The regime’s exploitation of Christmas began almost as soon as the Nazis took power in 1933. Party ideologists wrote scores of papers claiming that the festival’s Christian element was a manipulative attempt by the church to capitalise on what were really old Germanic traditions. Christmas Eve, they argued, had nothing to do with Christ but was the date of the winter solstice – the Nordic Yuletide that was “the holy night in which the sun was reborn”.
The swastika, they claimed, was an ancient symbol of the sun that represented the struggle of the Great German Reich. Father Christmas had nothing to do with the bearded figure in a red robe who looked like a bishop: the Nazis reinvented him as the Germanic Norse god Odin, who, according to legend, rode about the earth on a white horse to announce the coming of the winter solstice. Propaganda posters in the exhibition show the “Christmas or Solstice man” as a hippie-like individual on a white charger sporting a thick grey beard, slouch hat and a sack full of gifts.
But the star that traditionally crowns the Christmas tree presented an almost insurmountable problem. “Either it was the six-pointed star of David, which was Jewish, or it was the five-pointed star of the Bolshevik Soviet Union,” said Mrs Breuer. “And both of them were anathema to the regime.” So the Nazis replaced the star with swastikas, Germanic “sun wheels” and the Nordic “sig runes” used by the regime’s fanatical Waffen SS as their insignia.
And it even gets all cultural, what with Nazi mama’s boys— “Every boy will want to bake a sig rune”, advised a women’s magazine—rewritten Christmas carols, a brand new nativity, and all that. Why do I feel like Tim Burton should direct the cinematic interpretation?

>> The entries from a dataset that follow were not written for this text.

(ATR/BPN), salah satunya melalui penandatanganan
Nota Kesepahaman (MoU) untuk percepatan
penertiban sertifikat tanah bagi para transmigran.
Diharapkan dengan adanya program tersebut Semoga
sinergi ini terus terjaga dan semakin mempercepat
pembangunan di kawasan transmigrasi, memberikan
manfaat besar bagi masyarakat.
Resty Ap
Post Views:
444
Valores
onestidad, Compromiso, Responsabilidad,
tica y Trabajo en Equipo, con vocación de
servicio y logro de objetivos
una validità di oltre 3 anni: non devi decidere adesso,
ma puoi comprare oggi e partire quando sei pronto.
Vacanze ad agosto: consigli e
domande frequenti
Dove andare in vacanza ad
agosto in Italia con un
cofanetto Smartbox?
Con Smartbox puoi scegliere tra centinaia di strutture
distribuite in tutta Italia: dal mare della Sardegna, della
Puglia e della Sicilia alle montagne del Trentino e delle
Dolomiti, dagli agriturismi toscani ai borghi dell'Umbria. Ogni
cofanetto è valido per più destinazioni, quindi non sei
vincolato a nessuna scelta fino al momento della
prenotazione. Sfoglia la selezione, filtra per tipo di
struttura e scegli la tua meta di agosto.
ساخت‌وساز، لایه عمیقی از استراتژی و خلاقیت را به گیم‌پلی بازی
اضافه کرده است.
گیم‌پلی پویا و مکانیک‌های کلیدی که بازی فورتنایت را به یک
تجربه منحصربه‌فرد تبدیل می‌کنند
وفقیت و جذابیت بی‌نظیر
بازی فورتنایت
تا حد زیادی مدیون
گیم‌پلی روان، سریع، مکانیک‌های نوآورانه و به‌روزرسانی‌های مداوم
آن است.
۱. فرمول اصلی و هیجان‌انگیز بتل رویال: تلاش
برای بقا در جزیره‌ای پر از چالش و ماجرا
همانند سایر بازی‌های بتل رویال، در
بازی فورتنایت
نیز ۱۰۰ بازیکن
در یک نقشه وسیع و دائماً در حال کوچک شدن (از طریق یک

It’s too easy to pick on the Nazis, though. Mama’s boys and all. And, of course, they’re not alone:
The hijacking of Christmas did not end with the Nazis. There were also attempts to de-Christianise the event in the former communist East Germany. Prominent communist authors tried to substitute the birth of Jesus with that of the Soviet dictator Josef Stalin, who just happened to have been born in a humble Russian hut on December 21. “It may seem peculiar now, but in some cases the transition was almost seamless,” Mrs Breuer said.
I do wonder what history will say about Christmas in America. It’s hardly comparable insofar as what we’ve done with it is neither so deliberate nor sinister, but still. Retail is at least as important as Jesus through the holiday season. Historically, it’s a curious transformation.